-- What is expected --
In the material below, print every line exactly and omit the pictures.

-- Provided data --
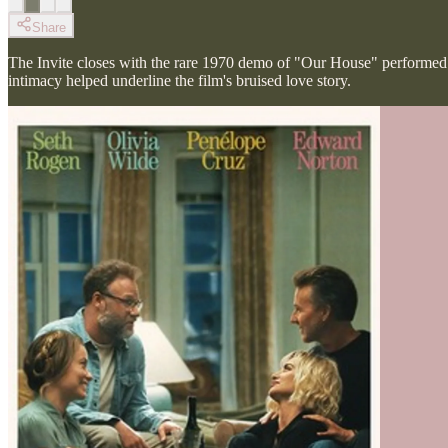
Share
The Invite closes with the rare 1970 demo of "Our House" performe
intimacy helped underline the film's bruised love story.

-- Answer to this problem --
Share
The Invite closes with the rare 1970 demo of "Our House" performe
intimacy helped underline the film's bruised love story.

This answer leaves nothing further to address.